▶ **AVAILABLE RECORDS**:
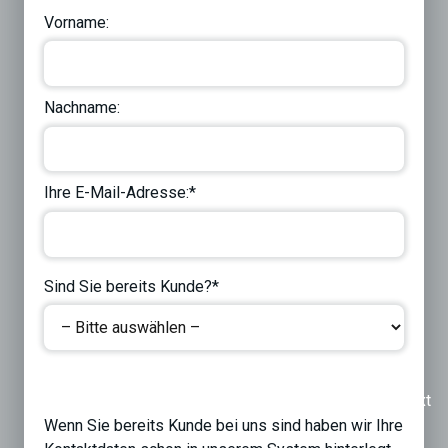
Vorname:
Nachname:
Ihre E-Mail-Adresse:*
Sind Sie bereits Kunde?*
Previous
Next
Wenn Sie bereits Kunde bei uns sind haben wir Ihre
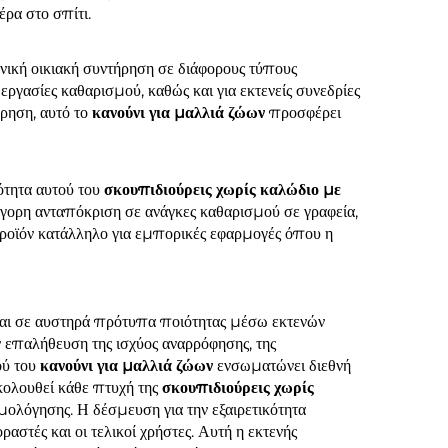
ρα στο σπίτι.
ενική οικιακή συντήρηση σε διάφορους τύπους
εργασίες καθαρισμού, καθώς και για εκτενείς συνεδρίες
ήρηση, αυτό το
κανούνι για μαλλιά ζώων
προσφέρει
ότητα αυτού του
σκουπιδιούρεις χωρίς καλώδιο με
γορη ανταπόκριση σε ανάγκες καθαρισμού σε γραφεία,
προϊόν κατάλληλο για εμπορικές εφαρμογές όπου η
αι σε αυστηρά πρότυπα ποιότητας μέσω εκτενών
 επαλήθευση της ισχύος αναρρόφησης, της
ού του
κανούνι για μαλλιά ζώων
ενσωματώνει διεθνή
κολουθεί κάθε πτυχή της
σκουπιδιούρεις χωρίς
ολόγησης. Η δέσμευση για την εξαιρετικότητα
στές και οι τελικοί χρήστες. Αυτή η εκτενής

▶ **EXERCISE REQUIREMENTS**:
Go to the line in the listing above that has "αι σε αυστηρά πρότυπα ποιότητας μέσω εκτενών" in it. Set down that line and each one after it, exactly.

▶ **TASK RESULT**:
αι σε αυστηρά πρότυπα ποιότητας μέσω εκτενών
 επαλήθευση της ισχύος αναρρόφησης, της
ού του
κανούνι για μαλλιά ζώων
ενσωματώνει διεθνή
κολουθεί κάθε πτυχή της
σκουπιδιούρεις χωρίς
ολόγησης. Η δέσμευση για την εξαιρετικότητα
στές και οι τελικοί χρήστες. Αυτή η εκτενής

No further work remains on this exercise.